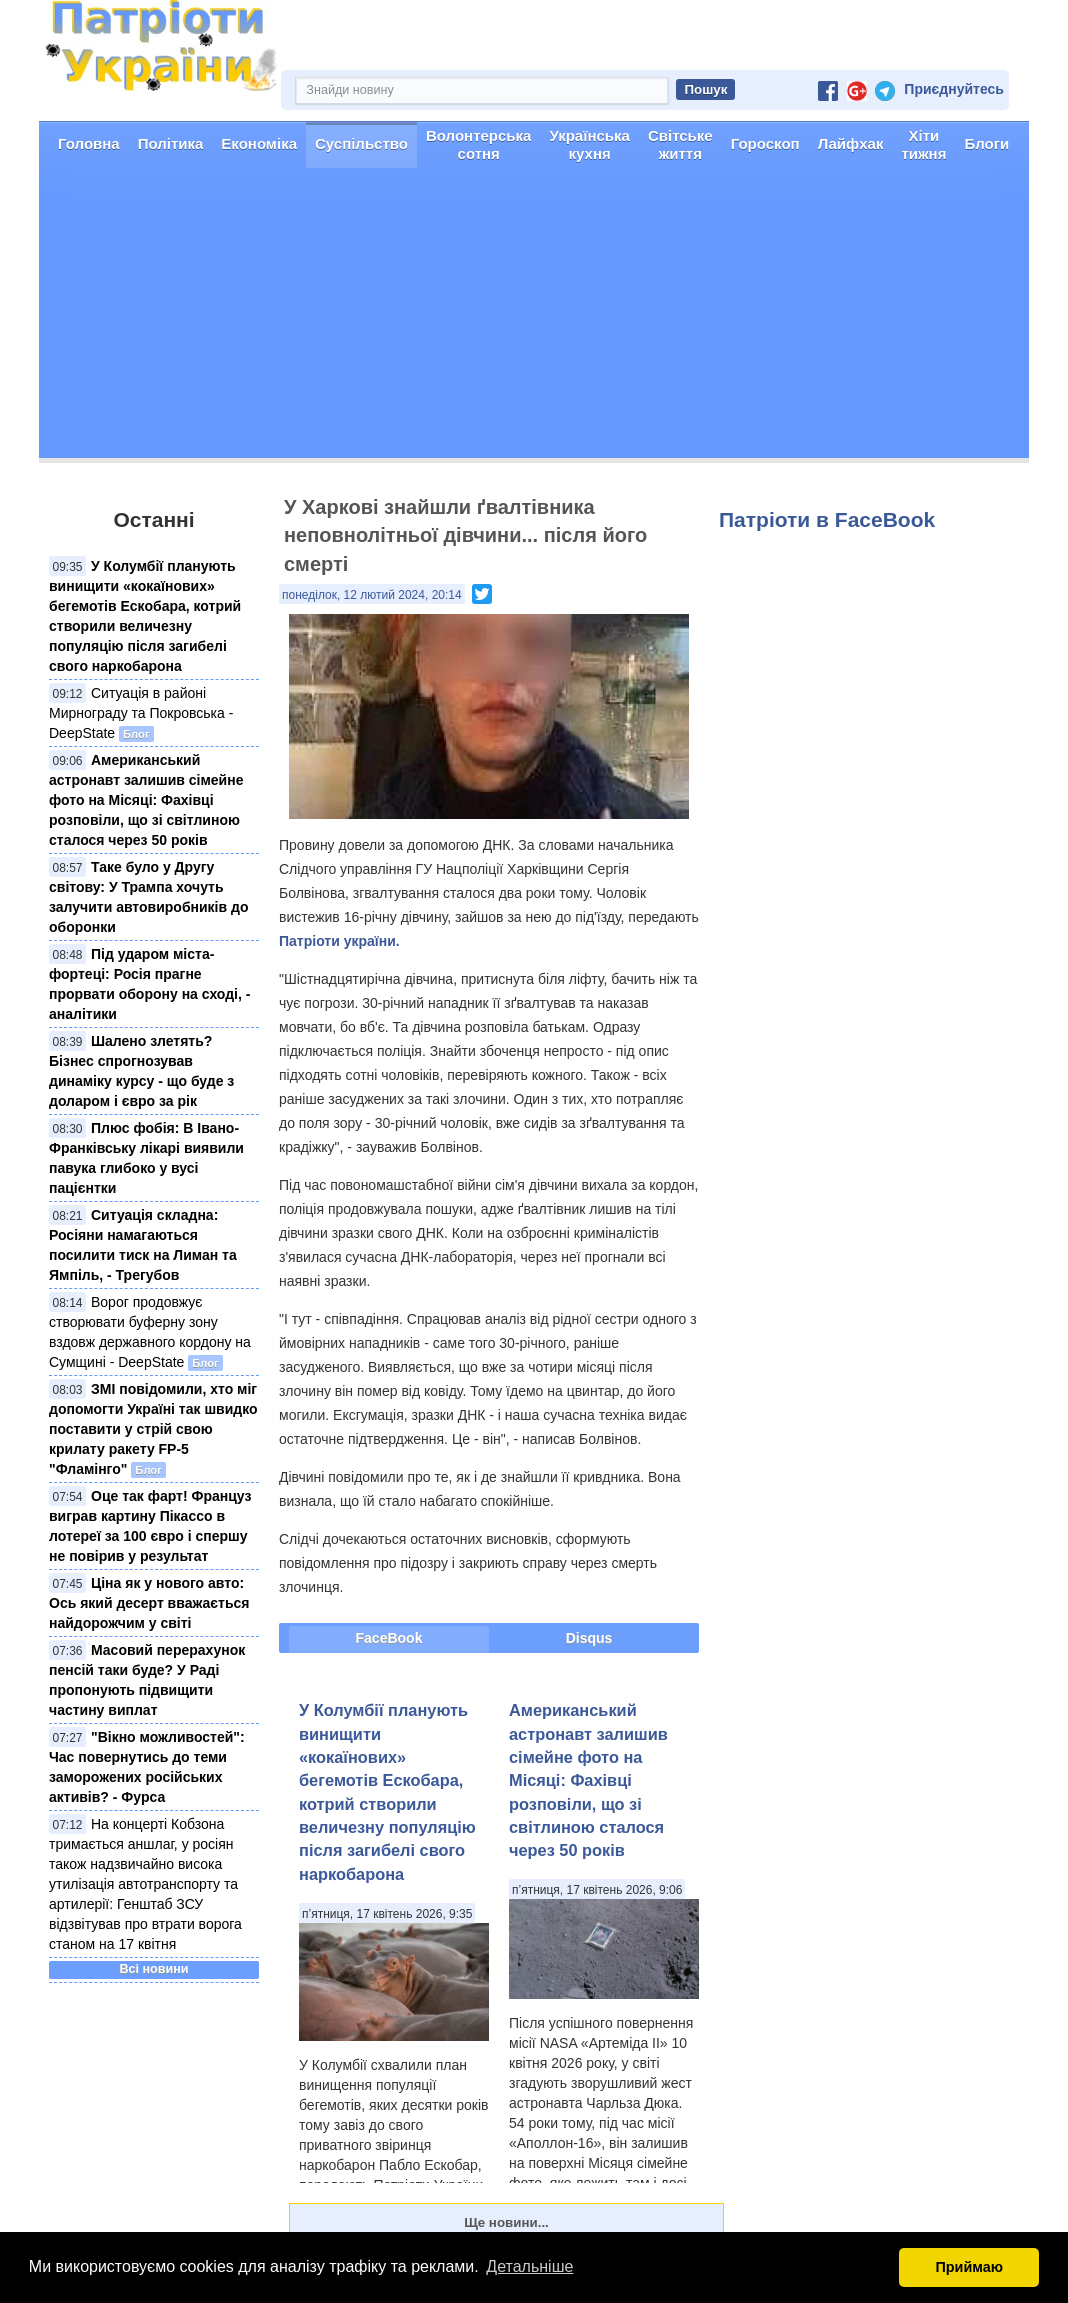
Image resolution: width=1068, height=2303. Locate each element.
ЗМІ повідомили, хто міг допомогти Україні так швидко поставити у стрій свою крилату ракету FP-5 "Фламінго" (153, 1429)
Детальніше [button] (529, 2266)
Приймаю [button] (969, 2267)
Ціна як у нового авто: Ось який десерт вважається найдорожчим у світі (149, 1603)
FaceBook (389, 1638)
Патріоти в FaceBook (827, 519)
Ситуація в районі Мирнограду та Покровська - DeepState (141, 713)
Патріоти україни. (339, 941)
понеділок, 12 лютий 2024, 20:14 (372, 595)
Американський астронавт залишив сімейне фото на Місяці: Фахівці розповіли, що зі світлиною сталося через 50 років (146, 800)
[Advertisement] (534, 318)
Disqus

→ **Problem requirements**
Lines before the one containing "Ситуація в районі" are not wanted; please set down that line and every line after it through the end of the material, exactly.

→ **The completed task**
Ситуація в районі Мирнограду та Покровська - DeepState (141, 713)
Патріоти україни. (339, 941)
понеділок, 12 лютий 2024, 20:14 (372, 595)
Американський астронавт залишив сімейне фото на Місяці: Фахівці розповіли, що зі світлиною сталося через 50 років (146, 800)
[Advertisement] (534, 318)
Disqus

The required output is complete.